Patients were clinically examined at the time of fluoroscopic X-ray imaging. We evaluated patients’ active and passive range of motion using a goniometer, the American Shoulder and Elbow Surgeons (ASES) Shoulder Score, and the Constant Score [18].

Imaging of joint dynamics

Single-plane fluoroscopic X-ray imaging was performed under the supervision of a senior surgeon. The participants were asked to take a sitting position, with the trunk upright, the upper limbs hanging down, and the palm facing forward in a thumb-up position. Shoulder abduction was performed two times on the scapular plane, defined as the plane where the scapular spine aligns with the humeral shaft. One movement cycle comprised lifting the arm from the arm-on-the-side position to the maximum abducted position and returning to the arm-on-the-side position. The movement had to be completed within 6 s, which was monitored by using a watch. We analyzed the finding on the second attempt, and for participants with frame-out movement on the second attempt, the finding on the first attempt was analyzed. Two trials were performed: one under a load (a weight equivalent to 2% of body weight wrapped around the distal forearm) and one without a load.

Generation of a 3D model of the artificial shoulder joint

A 3D model of the humeral component in each participant was created on the basis of the computer-aided design model. A 3D model of the scapular component was made by using computer software (ITK snap Penn Image Computing and Science Laboratory, Philadelphia, PA, USA) based on computed tomography (CT) information [19], taken with the arm at the side position to define the screw position and angle for fitting to the contour of the fluoroscopic X-ray image. Next, a coordinate system was defined for each 3D model (Fig. 2) using computer software (Rhinoceros®; Robert McNeel & Associates, Seattle, WA, USA).

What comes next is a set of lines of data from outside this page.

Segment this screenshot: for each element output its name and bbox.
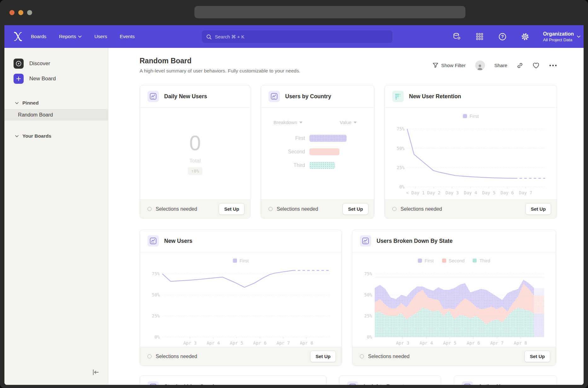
card-title: Users by Country bbox=[285, 93, 331, 100]
table-row: Second bbox=[261, 148, 374, 155]
kpi-body: 0 Total ↑0% bbox=[140, 108, 250, 199]
svg-text:Apr 5: Apr 5 bbox=[443, 340, 456, 345]
legend-item[interactable]: Second bbox=[442, 258, 465, 263]
set-up-button[interactable]: Set Up bbox=[525, 203, 551, 215]
card-users-by-country: Users by Country Breakdown Value bbox=[261, 85, 374, 219]
mixpanel-logo-icon[interactable] bbox=[14, 32, 22, 41]
nav-item-boards[interactable]: Boards bbox=[31, 34, 46, 39]
share-button[interactable]: Share bbox=[494, 63, 507, 68]
breakdown-dropdown[interactable]: Breakdown bbox=[274, 120, 303, 125]
help-icon[interactable]: ? bbox=[498, 32, 507, 41]
sidebar-item-discover[interactable]: Discover bbox=[4, 56, 108, 71]
chevron-down-icon bbox=[78, 36, 82, 38]
svg-text:50%: 50% bbox=[397, 146, 405, 151]
legend-swatch bbox=[233, 259, 237, 263]
card-new-user-retention: New User Retention First 75%50%25%0%< Da… bbox=[384, 85, 557, 219]
discover-compass-icon bbox=[14, 59, 24, 69]
chevron-down-icon bbox=[299, 122, 303, 123]
org-project: All Project Data bbox=[543, 37, 574, 42]
legend-swatch bbox=[473, 259, 477, 263]
set-up-button[interactable]: Set Up bbox=[343, 203, 368, 215]
nav-item-label: Users bbox=[94, 34, 107, 39]
more-options-icon[interactable] bbox=[549, 64, 557, 67]
set-up-button[interactable]: Set Up bbox=[524, 351, 550, 362]
chevron-down-icon bbox=[577, 36, 580, 38]
status-circle-icon bbox=[147, 354, 152, 358]
sidebar-section-your-boards[interactable]: Your Boards bbox=[4, 130, 108, 142]
sidebar-item-random-board[interactable]: Random Board bbox=[4, 109, 108, 121]
set-up-button[interactable]: Set Up bbox=[310, 351, 336, 362]
nav-item-label: Boards bbox=[31, 34, 46, 39]
minimize-window-button[interactable] bbox=[18, 10, 23, 15]
app-window: Boards Reports Users Events Search ⌘ + K bbox=[0, 0, 588, 388]
close-window-button[interactable] bbox=[9, 10, 14, 15]
card-title: Users Broken Down By State bbox=[377, 238, 453, 244]
svg-text:Apr 4: Apr 4 bbox=[419, 340, 433, 345]
window-titlebar bbox=[0, 0, 588, 25]
legend-item[interactable]: First bbox=[463, 113, 479, 119]
kpi-value: 0 bbox=[189, 133, 201, 153]
favorite-heart-icon[interactable] bbox=[533, 62, 539, 69]
status-label: Selections needed bbox=[156, 354, 197, 359]
legend-item[interactable]: First bbox=[418, 258, 434, 263]
svg-text:Apr 6: Apr 6 bbox=[467, 340, 480, 345]
new-users-chart-body: First 75%50%25%0%Apr 3Apr 4Apr 5Apr 6Apr… bbox=[140, 252, 342, 347]
copy-link-icon[interactable] bbox=[517, 62, 523, 69]
value-dropdown[interactable]: Value bbox=[340, 120, 357, 125]
nav-item-users[interactable]: Users bbox=[94, 34, 107, 39]
card-new-users: New Users First 75%50%25%0%Apr 3Apr 4Apr… bbox=[140, 230, 342, 366]
sidebar-section-pinned[interactable]: Pinned bbox=[4, 97, 108, 109]
set-up-button[interactable]: Set Up bbox=[219, 203, 245, 215]
row-label: Second bbox=[261, 149, 305, 155]
value-bar bbox=[309, 135, 347, 142]
table-row: Third bbox=[261, 162, 374, 169]
show-filter-label: Show Filter bbox=[441, 63, 466, 68]
insights-chart-icon bbox=[347, 381, 358, 385]
search-input[interactable]: Search ⌘ + K bbox=[201, 30, 393, 43]
svg-text:Day 7: Day 7 bbox=[519, 190, 532, 195]
browser-viewport: Boards Reports Users Events Search ⌘ + K bbox=[4, 25, 584, 385]
card-active-users: Active Users bbox=[454, 375, 557, 385]
new-users-line-chart: 75%50%25%0%Apr 3Apr 4Apr 5Apr 6Apr 7Apr … bbox=[147, 265, 334, 347]
legend-swatch bbox=[442, 259, 446, 263]
collapse-sidebar-icon[interactable] bbox=[92, 369, 99, 377]
card-title: Daily New Users bbox=[164, 93, 207, 100]
data-management-icon[interactable] bbox=[452, 32, 462, 41]
legend-item[interactable]: First bbox=[233, 258, 249, 263]
kpi-label: Total bbox=[189, 158, 201, 164]
board-actions: Show Filter Share bbox=[433, 60, 557, 70]
svg-text:Apr 4: Apr 4 bbox=[207, 340, 220, 345]
status-label: Selections needed bbox=[368, 354, 410, 359]
chart-legend: First bbox=[140, 258, 342, 263]
sidebar-item-label: Discover bbox=[29, 60, 50, 67]
svg-text:Day 5: Day 5 bbox=[482, 190, 495, 195]
settings-gear-icon[interactable] bbox=[520, 32, 530, 41]
legend-item[interactable]: Third bbox=[473, 258, 490, 263]
value-bar bbox=[309, 148, 339, 155]
svg-text:75%: 75% bbox=[152, 271, 160, 276]
org-switcher[interactable]: Organization All Project Data bbox=[543, 31, 580, 42]
svg-text:Apr 8: Apr 8 bbox=[300, 340, 313, 345]
svg-text:Apr 8: Apr 8 bbox=[514, 340, 527, 345]
browser-address-bar[interactable] bbox=[194, 6, 465, 18]
avatar[interactable] bbox=[475, 60, 485, 70]
card-stacked-line-graph: Stacked Line Graph bbox=[140, 375, 326, 385]
show-filter-button[interactable]: Show Filter bbox=[433, 63, 466, 68]
svg-text:Apr 3: Apr 3 bbox=[183, 340, 197, 345]
nav-item-reports[interactable]: Reports bbox=[59, 34, 82, 39]
svg-text:75%: 75% bbox=[364, 271, 372, 276]
card-daily-new-users: Daily New Users 0 Total ↑0% Selections n… bbox=[140, 85, 251, 219]
svg-text:Apr 6: Apr 6 bbox=[253, 340, 267, 345]
zoom-window-button[interactable] bbox=[27, 10, 32, 15]
svg-text:Apr 7: Apr 7 bbox=[276, 340, 290, 345]
card-title: Active Users bbox=[478, 384, 512, 385]
insights-chart-icon bbox=[147, 235, 159, 247]
sidebar-item-new-board[interactable]: New Board bbox=[4, 71, 108, 86]
insights-chart-icon bbox=[462, 381, 473, 385]
status: Selections needed bbox=[147, 354, 197, 359]
main-content: Random Board A high-level summary of use… bbox=[108, 48, 584, 385]
svg-text:25%: 25% bbox=[397, 165, 405, 170]
board-label: Random Board bbox=[18, 112, 53, 117]
apps-grid-icon[interactable] bbox=[475, 32, 484, 41]
nav-item-events[interactable]: Events bbox=[120, 34, 135, 39]
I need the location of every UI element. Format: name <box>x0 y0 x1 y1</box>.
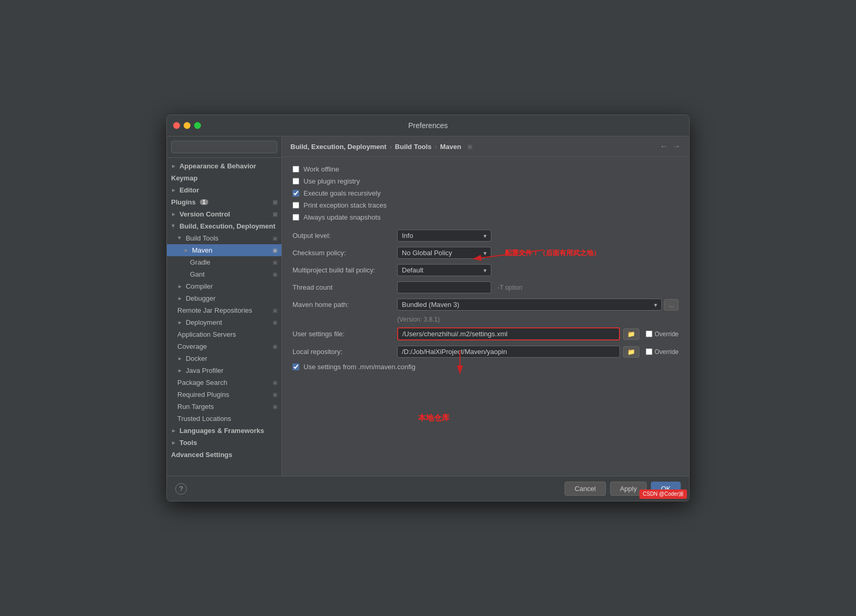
sidebar-item-label: Trusted Locations <box>177 415 231 423</box>
use-plugin-registry-row: Use plugin registry <box>292 177 679 185</box>
sidebar-item-label: Gradle <box>190 258 210 266</box>
maven-home-value: Bundled (Maven 3) ▼ … <box>397 299 679 311</box>
sidebar-item-appearance[interactable]: ► Appearance & Behavior <box>167 160 281 172</box>
always-update-checkbox[interactable] <box>292 214 299 221</box>
sidebar-item-tools[interactable]: ► Tools <box>167 437 281 449</box>
arrow-icon: ► <box>177 356 183 361</box>
print-exception-checkbox[interactable] <box>292 202 299 209</box>
sidebar-item-gradle[interactable]: Gradle ▣ <box>167 256 281 268</box>
search-wrap: 🔍 <box>171 141 277 153</box>
local-repository-value: 📁 Override <box>397 346 679 358</box>
page-icon: ▣ <box>273 235 277 241</box>
sidebar-item-coverage[interactable]: Coverage ▣ <box>167 340 281 352</box>
sidebar-item-label: Version Control <box>179 210 230 218</box>
use-plugin-registry-checkbox[interactable] <box>292 178 299 185</box>
output-level-select[interactable]: Info Debug Error Warning <box>397 230 491 242</box>
local-warehouse-annotation: 本地仓库 <box>418 413 449 423</box>
thread-count-value: -T option <box>397 281 679 293</box>
local-repository-browse-button[interactable]: 📁 <box>623 346 639 358</box>
multiproject-policy-row: Multiproject build fail policy: Default … <box>292 264 679 276</box>
sidebar-item-java-profiler[interactable]: ► Java Profiler <box>167 364 281 377</box>
breadcrumb-sep2: › <box>435 143 437 151</box>
sidebar-item-label: Compiler <box>186 282 213 290</box>
sidebar-item-build-exec[interactable]: ► Build, Execution, Deployment <box>167 220 281 232</box>
search-bar: 🔍 <box>167 136 281 158</box>
thread-count-label: Thread count <box>292 283 397 291</box>
maximize-button[interactable] <box>194 122 201 129</box>
sidebar-item-label: Appearance & Behavior <box>179 162 256 170</box>
sidebar-item-gant[interactable]: Gant ▣ <box>167 268 281 280</box>
execute-goals-label: Execute goals recursively <box>303 189 380 197</box>
sidebar-item-app-servers[interactable]: Application Servers <box>167 328 281 340</box>
use-plugin-registry-label: Use plugin registry <box>303 177 360 185</box>
sidebar-item-deployment[interactable]: ► Deployment ▣ <box>167 316 281 328</box>
arrow-icon: ► <box>171 224 176 229</box>
help-button[interactable]: ? <box>175 483 187 495</box>
sidebar-item-package-search[interactable]: Package Search ▣ <box>167 377 281 389</box>
execute-goals-checkbox[interactable] <box>292 190 299 197</box>
sidebar-item-languages[interactable]: ► Languages & Frameworks <box>167 425 281 437</box>
local-warehouse-text: 本地仓库 <box>418 413 449 422</box>
local-repository-row: Local repository: 📁 Override <box>292 346 679 358</box>
user-settings-value: 📁 Override <box>397 327 679 340</box>
output-level-select-wrap: Info Debug Error Warning ▼ <box>397 230 491 242</box>
sidebar-item-label: Editor <box>179 186 199 194</box>
user-settings-browse-button[interactable]: 📁 <box>623 328 639 340</box>
use-settings-checkbox[interactable] <box>292 363 299 370</box>
always-update-row: Always update snapshots <box>292 213 679 221</box>
sidebar-item-label: Docker <box>186 355 207 362</box>
sidebar-item-label: Tools <box>179 439 197 447</box>
sidebar-item-trusted-locations[interactable]: Trusted Locations <box>167 413 281 425</box>
user-settings-label: User settings file: <box>292 330 397 338</box>
sidebar-item-required-plugins[interactable]: Required Plugins ▣ <box>167 389 281 401</box>
sidebar-item-maven[interactable]: ► Maven ▣ <box>167 244 281 256</box>
sidebar-item-label: Plugins <box>171 198 196 206</box>
nav-forward[interactable]: → <box>672 142 681 151</box>
sidebar-item-label: Keymap <box>171 174 198 182</box>
multiproject-policy-select[interactable]: Default Fail at End Never Fail <box>397 264 491 276</box>
sidebar-item-run-targets[interactable]: Run Targets ▣ <box>167 401 281 413</box>
output-level-label: Output level: <box>292 232 397 239</box>
output-level-value: Info Debug Error Warning ▼ <box>397 230 679 242</box>
search-input[interactable] <box>171 141 277 153</box>
nav-back[interactable]: ← <box>660 142 668 151</box>
thread-count-row: Thread count -T option <box>292 281 679 293</box>
local-repository-override-checkbox[interactable] <box>646 348 652 355</box>
sidebar-item-label: Gant <box>190 270 205 278</box>
maven-version-text: (Version: 3.8.1) <box>397 316 679 323</box>
cancel-button[interactable]: Cancel <box>565 482 605 496</box>
sidebar-item-remote-jar[interactable]: Remote Jar Repositories ▣ <box>167 304 281 316</box>
arrow-icon: ► <box>177 283 183 289</box>
minimize-button[interactable] <box>184 122 190 129</box>
page-icon: ▣ <box>273 307 277 313</box>
sidebar-item-compiler[interactable]: ► Compiler <box>167 280 281 292</box>
thread-count-input[interactable] <box>397 281 491 293</box>
work-offline-checkbox[interactable] <box>292 166 299 173</box>
sidebar-item-version-control[interactable]: ► Version Control ▣ <box>167 208 281 220</box>
maven-home-browse-button[interactable]: … <box>664 299 679 311</box>
page-icon: ▣ <box>273 199 277 205</box>
close-button[interactable] <box>173 122 180 129</box>
csdn-badge: CSDN @Coder派 <box>639 489 687 499</box>
user-settings-input[interactable] <box>397 327 620 340</box>
sidebar-item-debugger[interactable]: ► Debugger <box>167 292 281 304</box>
right-panel: Build, Execution, Deployment › Build Too… <box>282 136 689 476</box>
sidebar-item-build-tools[interactable]: ► Build Tools ▣ <box>167 232 281 244</box>
sidebar-item-docker[interactable]: ► Docker <box>167 352 281 364</box>
breadcrumb-build: Build, Execution, Deployment <box>290 143 386 151</box>
sidebar-item-advanced[interactable]: Advanced Settings <box>167 449 281 461</box>
arrow-icon: ► <box>184 247 189 253</box>
multiproject-policy-label: Multiproject build fail policy: <box>292 266 397 274</box>
sidebar-item-keymap[interactable]: Keymap <box>167 172 281 184</box>
user-settings-override-checkbox[interactable] <box>646 330 652 337</box>
checksum-policy-select[interactable]: No Global Policy Fail Warn Ignore <box>397 247 491 259</box>
arrow-icon: ► <box>177 295 183 301</box>
maven-home-select-wrap: Bundled (Maven 3) ▼ <box>397 299 662 311</box>
checksum-policy-row: Checksum policy: No Global Policy Fail W… <box>292 247 679 259</box>
print-exception-row: Print exception stack traces <box>292 201 679 209</box>
maven-home-select[interactable]: Bundled (Maven 3) <box>397 299 662 311</box>
sidebar-item-plugins[interactable]: Plugins 1 ▣ <box>167 196 281 208</box>
sidebar-item-label: Required Plugins <box>177 391 229 398</box>
local-repository-input[interactable] <box>397 346 620 358</box>
sidebar-item-editor[interactable]: ► Editor <box>167 184 281 196</box>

The origin of the humeral component was defined as the center of the polyethylene insert; the stem axis as the y-axis; the line directing toward the highest point of the circular insert from the origin as the x-axis; the axis perpendicular to the xy-plane as the z-axis. The origin of the scapular component was defined as the center of the hemisphere; the axis of the base plate as the x-axis; the line from the center of the baseplate’s circle to the cranial vertex as the y-axis; the anteroposterior direction as the z-axis on a plane perpendicular to the x-axis.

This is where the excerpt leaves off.